Samburu woman cleaning a lmala — milking container

This wooden hand carved lmala, milking container, has just been sterilized with burning sticks. What we see here is the process in which the container is wiped to eliminate embers and ash.

The Samburu do not like milk with bits of ember or ash in it. Other tribes in the region serve milk with black specks from the process of sterilizing with burning sticks, so preference for a milk that is totally clean, totally white when poured , which is how most of the world prefers the milk, in this context is a cultural preference amongst the Samburu. Their white milk – and the milk will be left in the lmala to ferment to one of their preferred stages of consumption – differentiates it from some of the milks from other nearby tribes, like the Turkana.

This woman, and I apologize for forgetting her name, is the wife of Chief Stephen Loldepe. I have stayed with her. They live in a concrete house.
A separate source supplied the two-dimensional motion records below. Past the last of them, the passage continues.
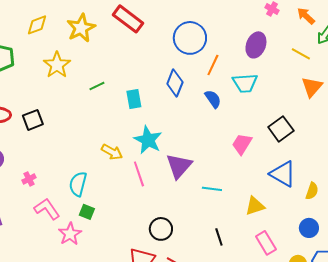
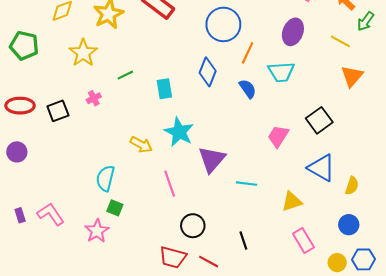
pink line: (139, 174) -> (170, 184), moved
pink cross: (29, 179) -> (94, 98), moved
pink L-shape: (47, 209) -> (51, 214), moved
black line: (219, 237) -> (243, 240), moved

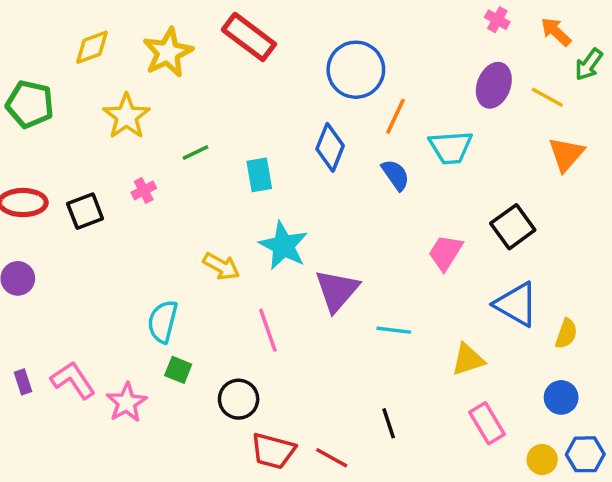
purple ellipse: (293, 32) -> (494, 85), moved
black circle: (193, 226) -> (239, 399), moved
pink star: (97, 231) -> (126, 403), moved

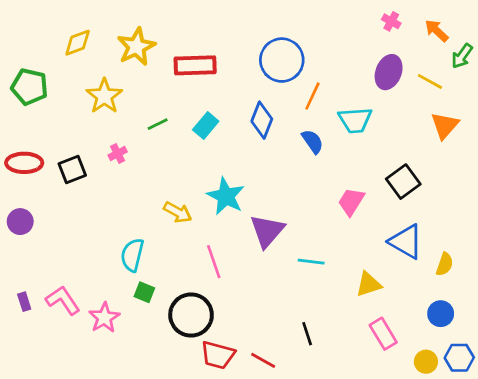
red rectangle: (249, 37) -> (195, 65), moved, turned -39
cyan rectangle: (259, 175) -> (206, 125), moved, turned 50
black circle: (239, 399) -> (191, 315), size x1.4

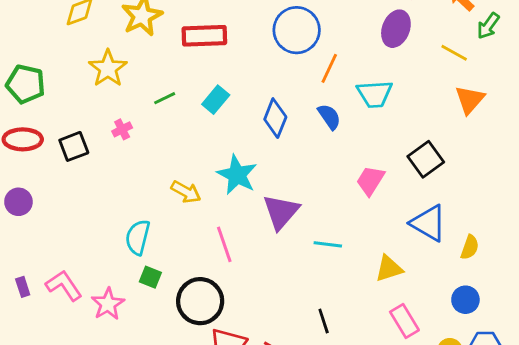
purple ellipse: (389, 72) -> (396, 29), moved
green pentagon: (30, 87) -> (26, 84), moved
blue diamond: (262, 120) -> (275, 118), moved

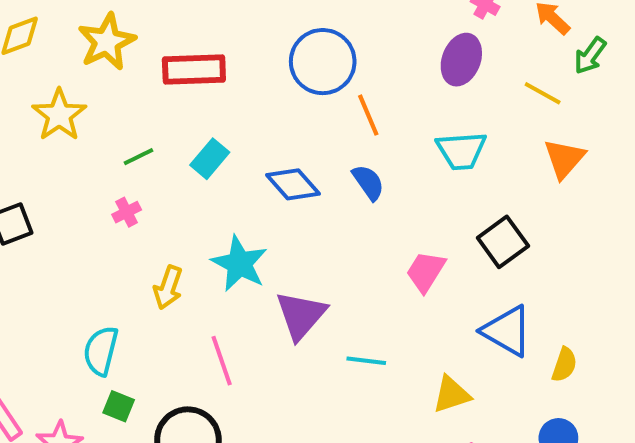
orange line: (329, 68) -> (368, 115), turned -48
cyan trapezoid: (375, 94) -> (461, 151), moved
blue diamond: (275, 118) -> (293, 184), turned -63
pink cross: (122, 129) -> (127, 212), moved
yellow arrow: (186, 192) -> (168, 287), turned 80

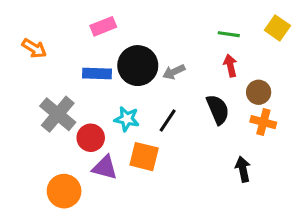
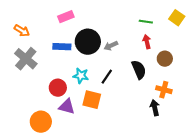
gray cross: (58, 114) -> (26, 59), moved
orange cross: (263, 122) -> (164, 90), moved

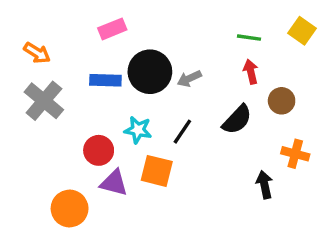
black semicircle: (139, 70) -> (237, 120), turned 66
orange cross: (164, 90) -> (295, 154), moved

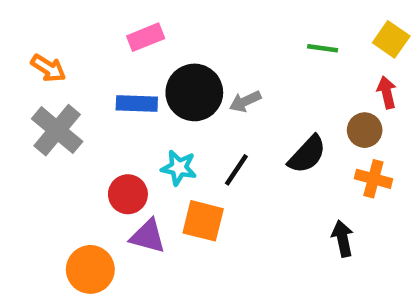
red arrow: (251, 72) -> (387, 92), moved
orange cross: (295, 154) -> (373, 179), moved

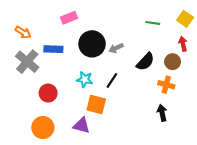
blue rectangle: (137, 104) -> (53, 49), moved
black semicircle: (307, 154) -> (145, 62), moved
orange cross: (373, 179) -> (166, 85), moved
red circle: (128, 194) -> (48, 93), moved
purple triangle: (148, 236) -> (82, 125), moved

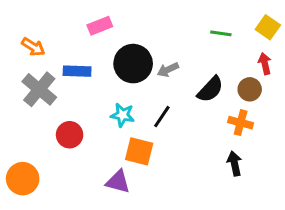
orange circle: (43, 128) -> (23, 179), moved

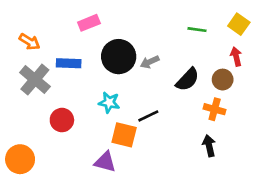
black line: (162, 117) -> (148, 116), moved, turned 30

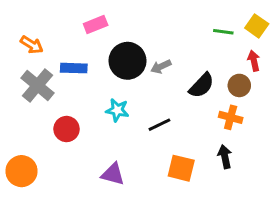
green line: (197, 30) -> (223, 32), moved
orange square: (124, 135) -> (181, 168), moved

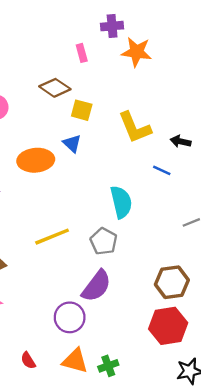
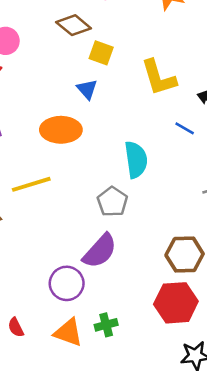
orange ellipse: (36, 160) -> (61, 130), moved
yellow line: (52, 237) -> (31, 184), moved
green cross: (108, 366) -> (106, 325), moved

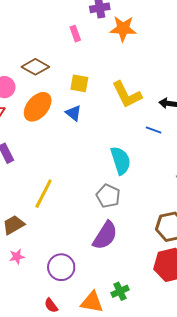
brown diamond: (74, 25) -> (35, 67), moved
orange ellipse: (61, 130) -> (38, 107), moved, turned -40
yellow line: (31, 184) -> (44, 194), turned -36
purple circle: (67, 283) -> (61, 267), moved

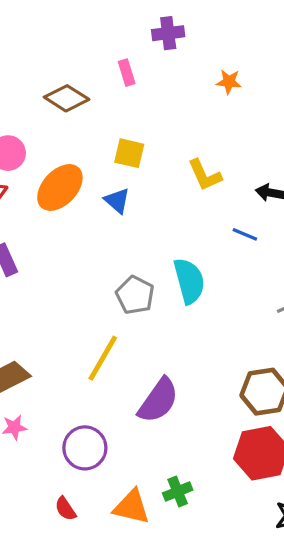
orange star: (123, 29) -> (229, 82), moved, size x0.6
brown diamond: (35, 67) -> (67, 98), moved
yellow L-shape: (127, 95) -> (205, 175), size x0.7
yellow line: (44, 194) -> (103, 358), moved
gray pentagon: (108, 196) -> (135, 295), moved

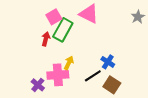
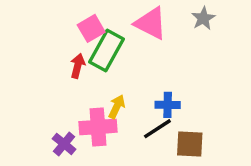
gray star: (138, 17) -> (203, 18), moved
blue cross: (108, 62) -> (168, 105), moved, turned -32
brown square: (112, 85) -> (190, 144), turned -30

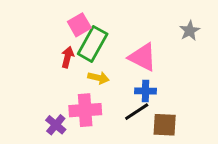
gray star: (203, 18) -> (190, 31), moved
pink triangle: (151, 23) -> (143, 57), moved
yellow arrow: (117, 107) -> (98, 78), moved, turned 78

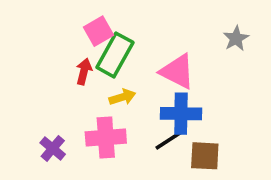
yellow arrow: (98, 78) -> (122, 97), turned -30
blue cross: (145, 91) -> (181, 114), size x1.5
purple cross: (56, 125) -> (53, 148), moved

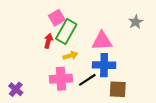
pink triangle: (177, 71) -> (102, 41), turned -30
black line: (170, 139) -> (87, 80), moved
purple cross: (53, 148) -> (16, 89), moved

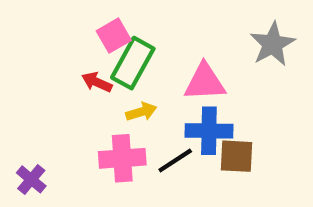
gray star: (136, 22) -> (272, 44), size x1.5
red arrow: (48, 41) -> (97, 82), turned -80
brown square: (118, 89) -> (237, 156), moved

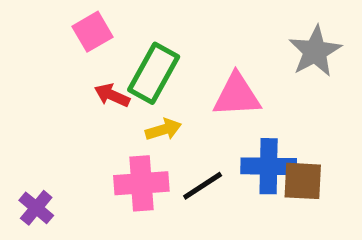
pink square: (114, 36) -> (92, 32), moved
blue cross: (209, 131) -> (269, 166), moved
brown square: (237, 156) -> (303, 181), moved

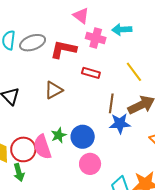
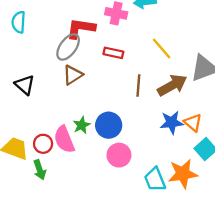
gray ellipse: (33, 43) -> (68, 47), moved, turned -30
blue star: (120, 124) -> (172, 122), moved
red circle: (23, 149) -> (43, 144), size x0.7

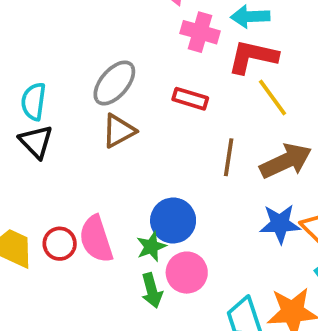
cyan semicircle: (19, 22) -> (34, 101), moved
red L-shape: (81, 28) -> (253, 57), moved
green star: (82, 125) -> (151, 247), moved
green arrow: (40, 170) -> (152, 291), moved

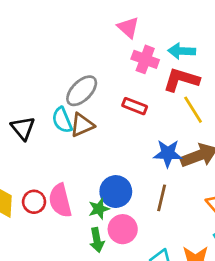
cyan semicircle: (34, 101) -> (62, 120), moved, turned -35
brown line: (229, 157) -> (162, 198), moved
blue star: (280, 224) -> (168, 153), moved

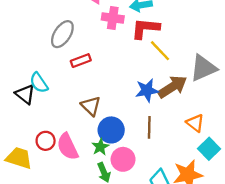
gray ellipse: (82, 91) -> (62, 34), moved
red rectangle: (135, 106) -> (81, 61), moved, turned -30
cyan semicircle: (62, 120) -> (39, 83), moved
brown triangle: (82, 125) -> (91, 106), moved, turned -40
red circle: (34, 202) -> (46, 141), moved

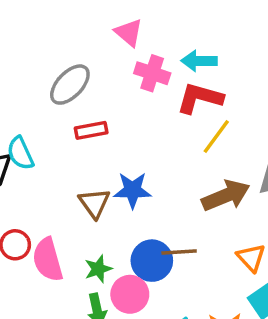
yellow line: (160, 51) -> (216, 136), turned 70
blue star: (147, 90) -> (133, 190), moved
brown line: (149, 127) -> (179, 252), turned 75
blue circle: (111, 130) -> (152, 261), moved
This is an outdoor kitchen retaining the three rock kitchen fire emplacement common to the manyatta stick huts.

Samburu have long been semi-nomadic pastoralists, so their traditional buildings can be disassembled, with the larger stick used for the hut framework can be re-used. This is a modern outdoor kitchen with tall galvanized walls.

Samburu milk cuisine: cleaning with fire

Most lmala are made from wood. When you go to the region, people will translate “lmala” as “calabash.” As gourd milk containers are few in number, I think it is best to translate “lmala” as “milking container.” I have met one woman who I know for a fact sometimes uses more than one wood time in order to influence the final flavor and aroma of the milk. The fine tuning in terms of taste comes with how the lmala is cleaned after it has been sufficiently heated. Care in cleaning means everything!

Making Lmala, Samburu Milking Containers

We see here one gourd container in the upper left image, but all the others are made of wood. I took the photos of unfinished lmala in 2018 as I was walking around the manyatta in the West Gate Conservancy, where I was staying. The inside is carved out by softening the wood by burning with embers and then scraping the ash with a shallow spoon-shaped carving tool forged by a local blacksmith. Very thin walls and elegant containers are crafted using this carving system.